GRAFTON — I never met “Chaos John,” but I feel like I knew him well.
I knew him through the stories of my friend Maria Catell, who had lived next door to him throughout her childhood. He was a considerate neighbor, always greeting Maria and her siblings with a cheery hello and offering help to her family when needed.
John also had a streak of gloom and doom that surfaced every time anything went awry, which, according to him, was most of the time.
When his cows broke through the fence and wandered down the road, John set off after them, shaking his head and muttering, “Everything's gone to chaos.”
He muttered those same words when his tractor failed to start on a cold winter's day, when his dog trotted home from a ramble reeking of skunk, when he hung his clothes on the line and it rained an hour later.
When he discussed politics with Maria's parents, it was his constant refrain.
Chaos John said that when politicians walked, their feet didn't connect with the ground, and that was why they couldn't be trusted to solve the problems of real life.
“All dressed up in them fancy suits and shiny shoes,” he'd grumble. “All they want is to stay in power and clobber the other team, like they're playing football instead of running the country.”
“Everything's gone to chaos.”
It became part of the Catell family lexicon.

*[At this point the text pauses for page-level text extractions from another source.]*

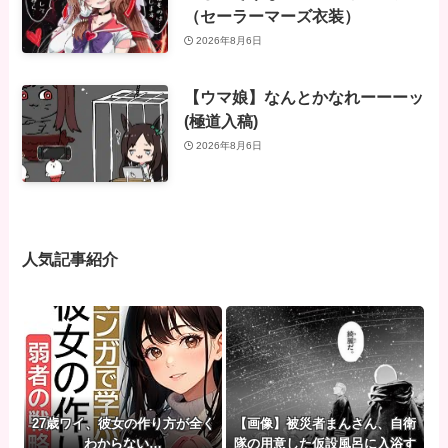
（セーラーマーズ衣装）
2026年8月6日
【ウマ娘】なんとかなれーーーッ
(極道入稿)
2026年8月6日
人気記事紹介
27歳ワイ、彼女の作り方が全く
【画像】被災者まんさん、自衛
わからない…
隊の用意した仮設風呂に入浴す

Long after Chaos John was dead and buried, he was fondly remembered and frequently quoted.
* * *
During the eerie heat wave in March, just as another balmy morning dawns, I'm lingering by the fence watching the horses buck and rear and whirl and twirl like yearlings.

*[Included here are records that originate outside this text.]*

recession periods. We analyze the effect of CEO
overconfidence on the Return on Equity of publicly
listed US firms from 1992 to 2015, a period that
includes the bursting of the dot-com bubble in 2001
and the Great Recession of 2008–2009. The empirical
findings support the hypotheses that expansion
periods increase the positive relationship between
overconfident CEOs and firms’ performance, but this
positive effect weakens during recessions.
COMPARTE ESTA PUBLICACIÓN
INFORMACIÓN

After this acrobatic display, they gallop off, racing three laps around the field, the sound of their hooves muffled by the soft, damp ground. Then they stop and stand like statues, ears forward, nostrils flaring, heads raised to sniff the air.
Reconnaissance completed, they drop their heads to graze on green shoots of grass.

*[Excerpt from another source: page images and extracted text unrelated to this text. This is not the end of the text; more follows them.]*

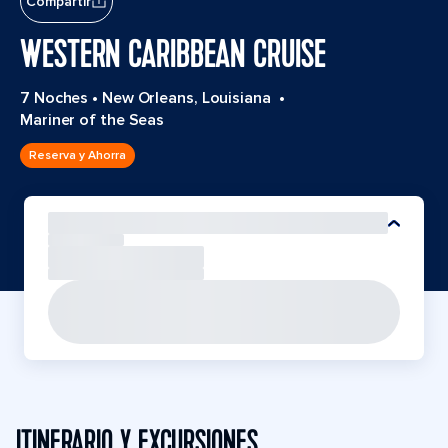
Compartir
WESTERN CARIBBEAN CRUISE
7 Noches
•
New Orleans, Louisiana
•
Mariner of the Seas
Reserva y Ahorra
ITINERARIO Y EXCURSIONES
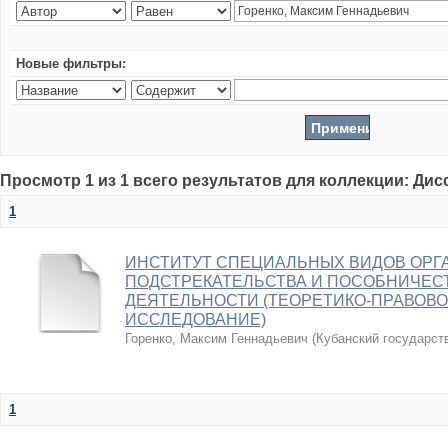
Новые фильтры:
Просмотр 1 из 1 всего результатов для коллекции: Ди
1
ИНСТИТУТ СПЕЦИАЛЬНЫХ ВИДОВ ОРГ
ПОДСТРЕКАТЕЛЬСТВА И ПОСОБНИЧЕС
ДЕЯТЕЛЬНОСТИ (ТЕОРЕТИКО-ПРАВОВО
ИССЛЕДОВАНИЕ)
Горенко, Максим Геннадьевич
(
Кубанский государст
1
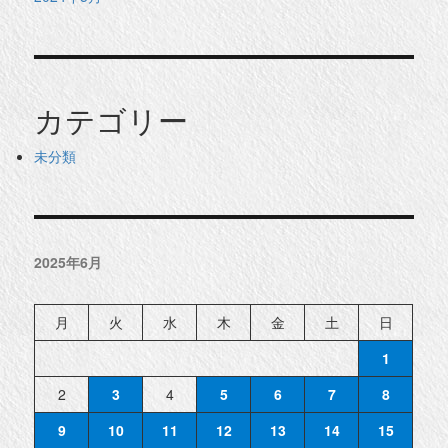
カテゴリー
未分類
2025年6月
月
火
水
木
金
土
日
1
2
3
4
5
6
7
8
9
10
11
12
13
14
15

It's the warmth and the scent of snow melt and damp earth rising up that has them so full of the joys.
In his novella A Strange and Sublime Address, Amit Chaudhuri describes this scent as “the most natural and unpretentious fragrance.” Unpretentious and powerful, it activates a rise of chi and spirit in humans and all other animals.
Like many fragrances, it also induces memory, evocative as silent music.
Maybe that's why I'm remembering Chaos John; imagining him standing at the fence beside me in his bib overalls and flannel shirt; drawing on his pipe and muttering, “Everything's gone to chaos.”
* * *
Usually when spring arrives, I'm as celebratory as the horses. Free from the constraints of long underwear, layers of down, fleece, and wool, and my Sorel boots (good to 40 below), I turn cartwheels, crank up the boom box, and dance with my pitchfork.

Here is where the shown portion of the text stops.